» **THE TASK**
Check every line below for the string "secteurs". Copy the ones that have it.

Transcribed page contents
========
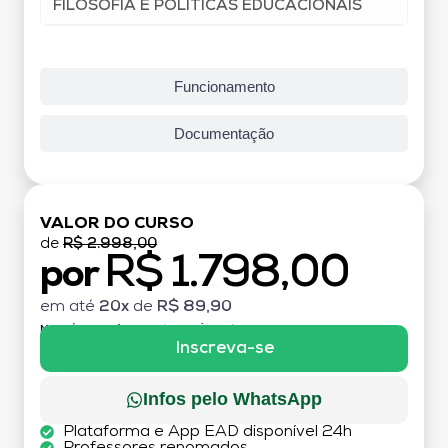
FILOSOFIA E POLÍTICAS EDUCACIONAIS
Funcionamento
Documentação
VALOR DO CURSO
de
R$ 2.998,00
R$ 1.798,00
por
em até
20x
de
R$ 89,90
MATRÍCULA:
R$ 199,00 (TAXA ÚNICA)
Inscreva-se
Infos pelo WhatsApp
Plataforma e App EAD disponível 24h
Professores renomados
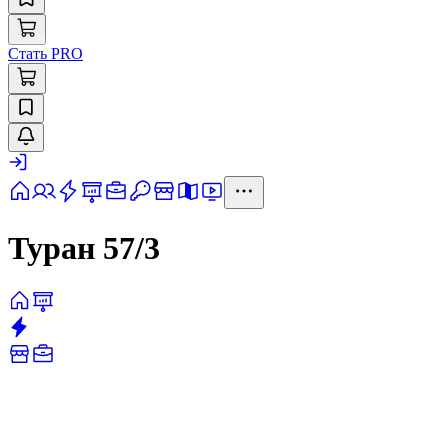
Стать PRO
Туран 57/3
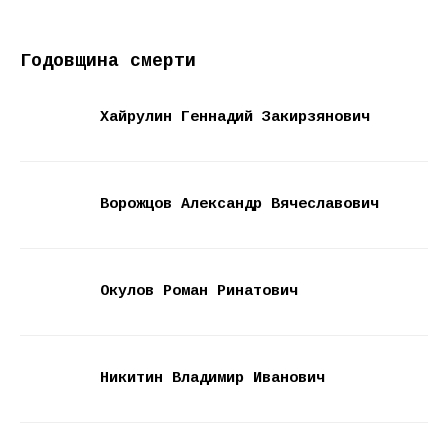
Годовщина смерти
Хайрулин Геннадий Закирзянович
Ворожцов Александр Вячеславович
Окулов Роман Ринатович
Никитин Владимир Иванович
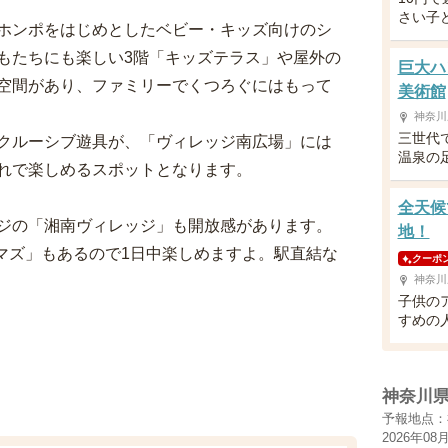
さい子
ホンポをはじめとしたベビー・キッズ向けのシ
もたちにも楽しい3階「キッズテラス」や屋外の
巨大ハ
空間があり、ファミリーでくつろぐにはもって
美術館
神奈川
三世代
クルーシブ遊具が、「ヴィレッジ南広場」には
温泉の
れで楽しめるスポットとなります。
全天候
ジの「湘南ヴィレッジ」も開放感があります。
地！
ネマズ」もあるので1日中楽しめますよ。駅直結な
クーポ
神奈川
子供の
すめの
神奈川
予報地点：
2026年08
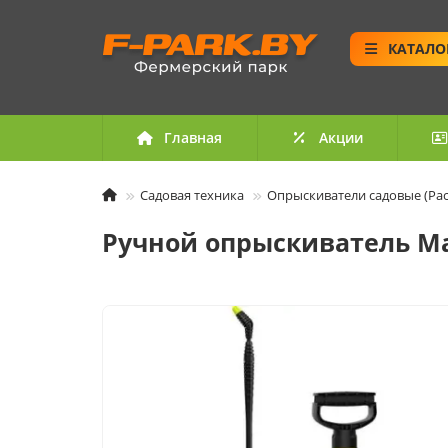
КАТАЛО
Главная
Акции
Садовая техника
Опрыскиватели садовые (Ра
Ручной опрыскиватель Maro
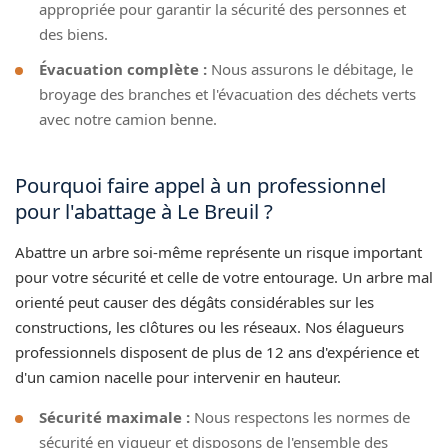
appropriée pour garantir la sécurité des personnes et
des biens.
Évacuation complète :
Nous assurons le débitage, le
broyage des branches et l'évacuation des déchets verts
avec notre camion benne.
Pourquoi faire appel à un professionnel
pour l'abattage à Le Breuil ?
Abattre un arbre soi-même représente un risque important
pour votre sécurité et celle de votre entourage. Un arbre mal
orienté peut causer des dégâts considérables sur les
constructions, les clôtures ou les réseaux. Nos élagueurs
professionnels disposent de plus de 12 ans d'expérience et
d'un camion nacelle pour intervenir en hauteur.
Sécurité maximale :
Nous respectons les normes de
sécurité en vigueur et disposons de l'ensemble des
========
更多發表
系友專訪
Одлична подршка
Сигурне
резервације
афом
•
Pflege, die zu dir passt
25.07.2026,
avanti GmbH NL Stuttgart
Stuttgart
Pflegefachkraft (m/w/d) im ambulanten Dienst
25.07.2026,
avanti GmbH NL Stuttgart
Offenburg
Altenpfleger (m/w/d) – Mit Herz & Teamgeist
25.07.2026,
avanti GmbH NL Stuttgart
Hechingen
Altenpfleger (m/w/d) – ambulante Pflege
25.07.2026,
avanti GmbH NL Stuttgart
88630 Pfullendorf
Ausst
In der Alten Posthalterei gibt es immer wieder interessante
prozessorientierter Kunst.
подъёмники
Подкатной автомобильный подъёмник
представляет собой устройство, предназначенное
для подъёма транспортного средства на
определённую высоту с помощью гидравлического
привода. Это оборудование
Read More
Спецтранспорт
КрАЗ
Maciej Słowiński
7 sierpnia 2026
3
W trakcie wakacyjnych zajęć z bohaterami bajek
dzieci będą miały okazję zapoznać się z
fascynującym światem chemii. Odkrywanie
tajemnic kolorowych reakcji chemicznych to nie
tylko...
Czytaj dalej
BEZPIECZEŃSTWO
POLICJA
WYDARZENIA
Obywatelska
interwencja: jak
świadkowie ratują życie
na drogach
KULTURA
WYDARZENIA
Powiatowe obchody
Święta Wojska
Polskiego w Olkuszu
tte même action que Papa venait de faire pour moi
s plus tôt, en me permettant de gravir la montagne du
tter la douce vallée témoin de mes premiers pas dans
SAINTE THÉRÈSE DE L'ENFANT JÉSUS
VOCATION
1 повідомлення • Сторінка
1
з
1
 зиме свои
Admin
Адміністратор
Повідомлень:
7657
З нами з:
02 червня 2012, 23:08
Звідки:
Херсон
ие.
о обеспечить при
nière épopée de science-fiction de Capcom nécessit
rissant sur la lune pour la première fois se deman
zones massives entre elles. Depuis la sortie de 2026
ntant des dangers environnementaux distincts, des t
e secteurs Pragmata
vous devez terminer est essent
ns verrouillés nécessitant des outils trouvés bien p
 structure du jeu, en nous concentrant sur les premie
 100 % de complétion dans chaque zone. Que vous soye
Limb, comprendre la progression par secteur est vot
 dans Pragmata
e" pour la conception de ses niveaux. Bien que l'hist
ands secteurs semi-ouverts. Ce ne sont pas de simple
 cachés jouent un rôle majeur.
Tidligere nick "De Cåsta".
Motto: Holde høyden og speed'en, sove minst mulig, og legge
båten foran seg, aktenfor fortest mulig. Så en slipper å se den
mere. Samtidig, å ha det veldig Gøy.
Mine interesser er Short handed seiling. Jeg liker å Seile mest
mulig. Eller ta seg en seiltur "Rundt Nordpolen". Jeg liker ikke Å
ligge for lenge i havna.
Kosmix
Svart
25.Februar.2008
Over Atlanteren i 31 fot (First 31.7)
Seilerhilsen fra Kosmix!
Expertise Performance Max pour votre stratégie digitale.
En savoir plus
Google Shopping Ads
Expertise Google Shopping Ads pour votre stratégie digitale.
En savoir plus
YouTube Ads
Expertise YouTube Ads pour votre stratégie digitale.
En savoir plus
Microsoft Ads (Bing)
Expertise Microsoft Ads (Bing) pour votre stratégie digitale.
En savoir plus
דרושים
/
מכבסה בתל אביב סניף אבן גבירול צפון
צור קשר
========
» **ANSWER FOR THE TASK**
e secteurs Pragmata
ands secteurs semi-ouverts. Ce ne sont pas de simple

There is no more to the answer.